The holiday season is here, and with it comes many familiar traditions such as Christmas lighting and decorations, holiday shopping, laughter, and sharing of memories. Those of us who are managing the care of someone with Alzheimer’s disease will find that we have an array of feelings to deal with and, mostly, we wish for the understanding of others. Family members and caregivers often feel overwhelmed with the added burden of care during this busy time.
It was around this time of year when my mother-in-law was diagnosed with Alzheimer’s disease, and while it didn’t seem too bad for the first several years, she seemed less and less able to cope as her symptoms progressed. Several suggestions were made that helped our family at the time and I would like to share some of them with you.
- Communicate with friends and other family members. Be open about discussing the details of family gatherings and organize tasks in a way that least disrupts the routine of the person with Alzheimer’s disease. Do only what you can reasonably do and be direct with others about what their expectations are of you and the other person.

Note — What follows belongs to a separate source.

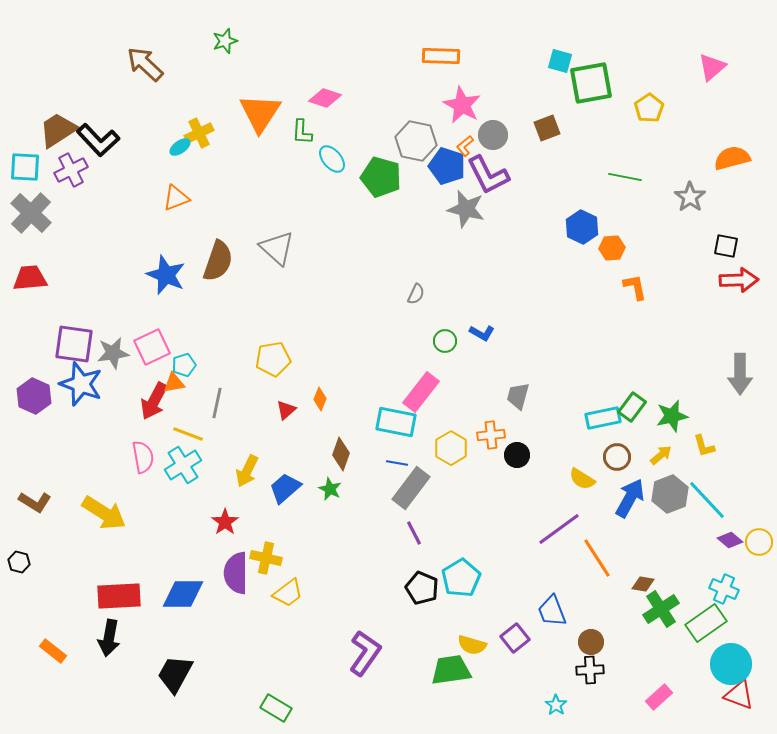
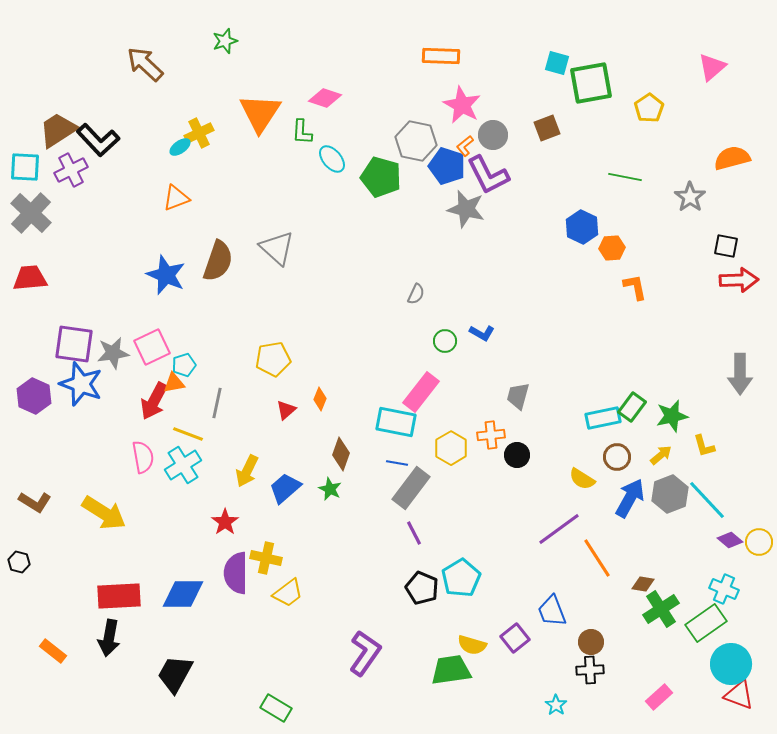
cyan square at (560, 61): moved 3 px left, 2 px down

- Engage your person in simple activities that are reminiscent of the past. Doing these things together will give you quality time with each other. Try playing favorite holiday music. I remember decorating a small tree in my mother-in-law’s room while we listened to Christmas tunes on the radio. She walked around the entire time holding a small box of ornaments in her hands. She never dropped them and actually hummed the entire time!
- Ask for help if you need it. Do not let yourself become overtired and rundown. It is very important to remember your own needs and if you need to take a break and have a little time away, it is really ok. And, remember that once the holiday season is over, there is a let-down period that you will experience. Again it is important to recognize your feelings and do something for yourself. I remember that I would engage myself in an activity such as reading a book or working out regularly for a period of time.
- Most of all, accept the fact that things are different than they used to be. Your situation may now require more flexibility, patience, and additional planning, but these things will give you and the rest of your family continued memories and guilt-free (is there such a thing?) holidays.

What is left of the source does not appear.